What to work on
Please write out all of the records below exactly as they appear.

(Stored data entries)
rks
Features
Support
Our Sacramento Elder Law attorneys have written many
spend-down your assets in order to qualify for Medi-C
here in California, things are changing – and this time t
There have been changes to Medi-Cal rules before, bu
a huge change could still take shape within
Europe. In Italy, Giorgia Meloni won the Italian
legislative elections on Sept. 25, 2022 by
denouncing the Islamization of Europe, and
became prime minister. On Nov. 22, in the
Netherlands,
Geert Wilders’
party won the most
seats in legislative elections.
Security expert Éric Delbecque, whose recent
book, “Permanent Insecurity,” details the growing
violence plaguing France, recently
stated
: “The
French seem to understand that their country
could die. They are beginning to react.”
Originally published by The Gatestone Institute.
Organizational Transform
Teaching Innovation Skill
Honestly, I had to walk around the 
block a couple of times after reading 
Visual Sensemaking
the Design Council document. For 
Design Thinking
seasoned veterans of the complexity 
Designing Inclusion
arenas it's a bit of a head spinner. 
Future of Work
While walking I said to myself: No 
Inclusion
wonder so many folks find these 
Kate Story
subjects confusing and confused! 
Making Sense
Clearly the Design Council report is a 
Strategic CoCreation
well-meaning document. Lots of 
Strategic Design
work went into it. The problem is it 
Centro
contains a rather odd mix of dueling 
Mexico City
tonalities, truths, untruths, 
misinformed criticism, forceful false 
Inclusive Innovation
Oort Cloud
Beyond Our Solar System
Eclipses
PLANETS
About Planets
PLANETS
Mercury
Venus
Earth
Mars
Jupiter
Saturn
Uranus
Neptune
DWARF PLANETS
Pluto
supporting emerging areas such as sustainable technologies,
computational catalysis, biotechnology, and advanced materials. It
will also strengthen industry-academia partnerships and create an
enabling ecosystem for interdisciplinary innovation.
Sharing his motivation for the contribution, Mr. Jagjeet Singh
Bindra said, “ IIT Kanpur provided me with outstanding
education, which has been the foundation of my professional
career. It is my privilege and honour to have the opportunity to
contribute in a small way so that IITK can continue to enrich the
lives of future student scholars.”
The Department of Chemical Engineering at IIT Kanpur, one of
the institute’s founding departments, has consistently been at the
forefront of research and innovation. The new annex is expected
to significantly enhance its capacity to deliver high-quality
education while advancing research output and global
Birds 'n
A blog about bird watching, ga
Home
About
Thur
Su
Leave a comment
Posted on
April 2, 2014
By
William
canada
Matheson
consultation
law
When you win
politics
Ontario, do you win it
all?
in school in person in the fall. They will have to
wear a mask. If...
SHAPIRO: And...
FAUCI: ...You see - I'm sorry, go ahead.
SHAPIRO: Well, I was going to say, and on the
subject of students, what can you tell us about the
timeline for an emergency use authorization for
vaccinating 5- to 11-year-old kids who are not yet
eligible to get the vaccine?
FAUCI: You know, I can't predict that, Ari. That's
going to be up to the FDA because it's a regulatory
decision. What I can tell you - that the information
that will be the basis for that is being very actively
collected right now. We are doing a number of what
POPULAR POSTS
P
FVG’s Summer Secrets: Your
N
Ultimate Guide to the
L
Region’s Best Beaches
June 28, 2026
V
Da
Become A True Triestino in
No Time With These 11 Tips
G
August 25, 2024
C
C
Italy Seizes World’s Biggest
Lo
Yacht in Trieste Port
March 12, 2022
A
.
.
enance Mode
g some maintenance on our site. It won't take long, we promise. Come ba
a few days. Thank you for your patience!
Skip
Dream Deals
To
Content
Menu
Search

Exercise answer
rks
Features
Support
Our Sacramento Elder Law attorneys have written many
spend-down your assets in order to qualify for Medi-C
here in California, things are changing – and this time t
There have been changes to Medi-Cal rules before, bu
a huge change could still take shape within
Europe. In Italy, Giorgia Meloni won the Italian
legislative elections on Sept. 25, 2022 by
denouncing the Islamization of Europe, and
became prime minister. On Nov. 22, in the
Netherlands,
Geert Wilders’
party won the most
seats in legislative elections.
Security expert Éric Delbecque, whose recent
book, “Permanent Insecurity,” details the growing
violence plaguing France, recently
stated
: “The
French seem to understand that their country
could die. They are beginning to react.”
Originally published by The Gatestone Institute.
Organizational Transform
Teaching Innovation Skill
Honestly, I had to walk around the 
block a couple of times after reading 
Visual Sensemaking
the Design Council document. For 
Design Thinking
seasoned veterans of the complexity 
Designing Inclusion
arenas it's a bit of a head spinner. 
Future of Work
While walking I said to myself: No 
Inclusion
wonder so many folks find these 
Kate Story
subjects confusing and confused! 
Making Sense
Clearly the Design Council report is a 
Strategic CoCreation
well-meaning document. Lots of 
Strategic Design
work went into it. The problem is it 
Centro
contains a rather odd mix of dueling 
Mexico City
tonalities, truths, untruths, 
misinformed criticism, forceful false 
Inclusive Innovation
Oort Cloud
Beyond Our Solar System
Eclipses
PLANETS
About Planets
PLANETS
Mercury
Venus
Earth
Mars
Jupiter
Saturn
Uranus
Neptune
DWARF PLANETS
Pluto
supporting emerging areas such as sustainable technologies,
computational catalysis, biotechnology, and advanced materials. It
will also strengthen industry-academia partnerships and create an
enabling ecosystem for interdisciplinary innovation.
Sharing his motivation for the contribution, Mr. Jagjeet Singh
Bindra said, “ IIT Kanpur provided me with outstanding
education, which has been the foundation of my professional
career. It is my privilege and honour to have the opportunity to
contribute in a small way so that IITK can continue to enrich the
lives of future student scholars.”
The Department of Chemical Engineering at IIT Kanpur, one of
the institute’s founding departments, has consistently been at the
forefront of research and innovation. The new annex is expected
to significantly enhance its capacity to deliver high-quality
education while advancing research output and global
Birds 'n
A blog about bird watching, ga
Home
About
Thur
Su
Leave a comment
Posted on
April 2, 2014
By
William
canada
Matheson
consultation
law
When you win
politics
Ontario, do you win it
all?
in school in person in the fall. They will have to
wear a mask. If...
SHAPIRO: And...
FAUCI: ...You see - I'm sorry, go ahead.
SHAPIRO: Well, I was going to say, and on the
subject of students, what can you tell us about the
timeline for an emergency use authorization for
vaccinating 5- to 11-year-old kids who are not yet
eligible to get the vaccine?
FAUCI: You know, I can't predict that, Ari. That's
going to be up to the FDA because it's a regulatory
decision. What I can tell you - that the information
that will be the basis for that is being very actively
collected right now. We are doing a number of what
POPULAR POSTS
P
FVG’s Summer Secrets: Your
N
Ultimate Guide to the
L
Region’s Best Beaches
June 28, 2026
V
Da
Become A True Triestino in
No Time With These 11 Tips
G
August 25, 2024
C
C
Italy Seizes World’s Biggest
Lo
Yacht in Trieste Port
March 12, 2022
A
.
.
enance Mode
g some maintenance on our site. It won't take long, we promise. Come ba
a few days. Thank you for your patience!
Skip
Dream Deals
To
Content
Menu
Search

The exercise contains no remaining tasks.